Top of Input data
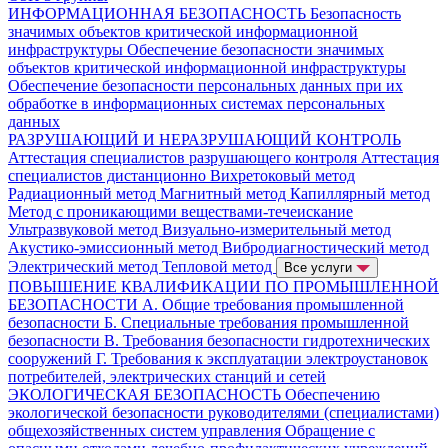
ИНФОРМАЦИОННАЯ БЕЗОПАСНОСТЬ
Безопасность
значимых объектов критической информационной
инфраструктуры
Обеспечение безопасности значимых
объектов критической информационной инфраструктуры
Обеспечение безопасности персональных данных при их
обработке в информационных системах персональных
данных
РАЗРУШАЮЩИЙ И НЕРАЗРУШАЮЩИЙ КОНТРОЛЬ
Аттестация специалистов разрушающего контроля
Аттестация
специалистов дистанционно
Вихретоковый метод
Радиационный метод
Магнитный метод
Капиллярный метод
Метод с проникающими веществами-течеискание
Ультразвуковой метод
Визуально-измерительный метод
Акустико-эмиссионный метод
Вибродиагностический метод
Электрический метод
Тепловой метод
Все услуги
ПОВЫШЕНИЕ КВАЛИФИКАЦИИ ПО ПРОМЫШЛЕННОЙ
БЕЗОПАСНОСТИ
А. Общие требования промышленной
безопасности
Б. Специальные требования промышленной
безопасности
В. Требования безопасности гидротехнических
сооружений
Г. Требования к эксплуатации электроустановок
потребителей, электрических станций и сетей
ЭКОЛОГИЧЕСКАЯ БЕЗОПАСНОСТЬ
Обеспечению
экологической безопасности руководителями (специалистами)
общехозяйственных систем управления
Обращение с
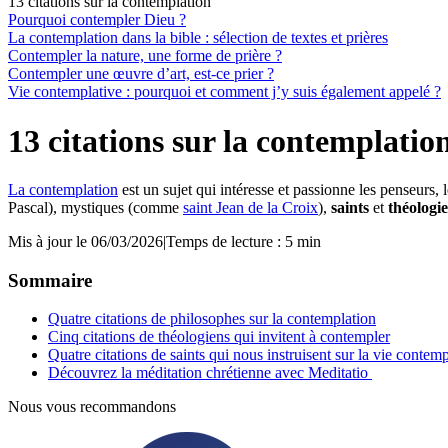
13 citations sur la contemplation
Pourquoi contempler Dieu ?
La contemplation dans la bible : sélection de textes et prières
Contempler la nature, une forme de prière ?
Contempler une œuvre d’art, est-ce prier ?
Vie contemplative : pourquoi et comment j’y suis également appelé ?
13 citations sur la contemplatio
La contemplation
est un sujet qui intéresse et passionne les penseurs, 
Pascal), mystiques (comme
saint Jean de la Croix
),
saints
et
théologi
Mis à jour le 06/03/2026
|
Temps de lecture : 5 min
Sommaire
Quatre citations de philosophes sur la contemplation
Cinq citations de théologiens qui invitent à contempler
Quatre citations de saints qui nous instruisent sur la vie contemp
Découvrez la méditation chrétienne avec Meditatio
Nous vous recommandons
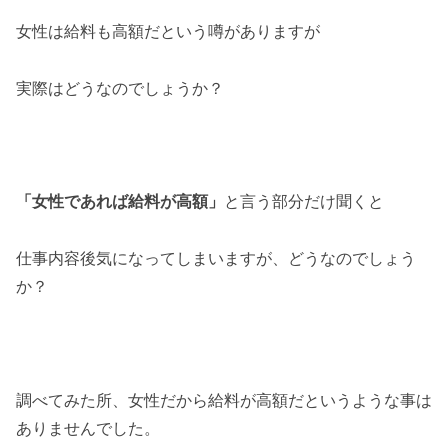
女性は給料も高額だという噂がありますが
実際はどうなのでしょうか？
「女性であれば給料が高額」
と言う部分だけ聞くと
仕事内容後気になってしまいますが、どうなのでしょう
か？
調べてみた所、女性だから給料が高額だというような事は
ありませんでした。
Bottom of Input data
Instructions to follow
From the records above, give again exactly the lines running from the line with "Б. Специальные требования промышленной" to the line with "Обращение с", inclusive.

Output of the exercise
Б. Специальные требования промышленной
безопасности
В. Требования безопасности гидротехнических
сооружений
Г. Требования к эксплуатации электроустановок
потребителей, электрических станций и сетей
ЭКОЛОГИЧЕСКАЯ БЕЗОПАСНОСТЬ
Обеспечению
экологической безопасности руководителями (специалистами)
общехозяйственных систем управления
Обращение с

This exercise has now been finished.